# [Exercise]
The expected answer is a copy of every line in the listing that has the word "latest".

# [Information given]

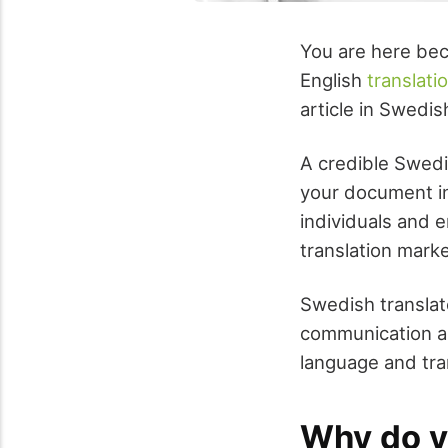
You are here bec
English
translati
article in Swedis
A credible Swedi
your document in
individuals and e
translation market
Swedish translat
communication an
language and tra
Why do y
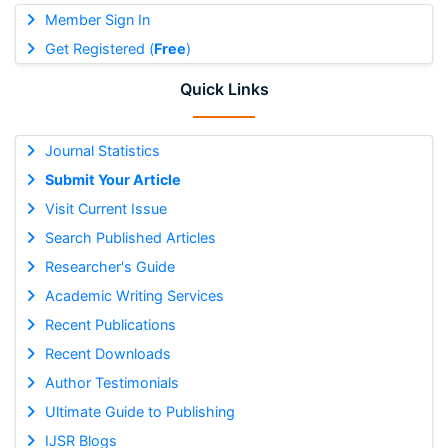
Member Sign In
Get Registered (
Free
)
Quick Links
Journal Statistics
Submit Your Article
Visit Current Issue
Search Published Articles
Researcher's Guide
Academic Writing Services
Recent Publications
Recent Downloads
Author Testimonials
Ultimate Guide to Publishing
IJSR Blogs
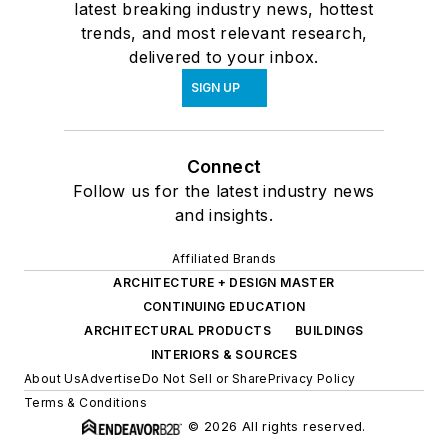
latest breaking industry news, hottest
trends, and most relevant research,
delivered to your inbox.
SIGN UP
Connect
Follow us for the latest industry news
and insights.
Affiliated Brands
ARCHITECTURE + DESIGN MASTER
CONTINUING EDUCATION
ARCHITECTURAL PRODUCTS
BUILDINGS
INTERIORS & SOURCES
About Us
Advertise
Do Not Sell or Share
Privacy Policy
Terms & Conditions
© 2026 All rights reserved.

# [Solution below]
latest breaking industry news, hottest
Follow us for the latest industry news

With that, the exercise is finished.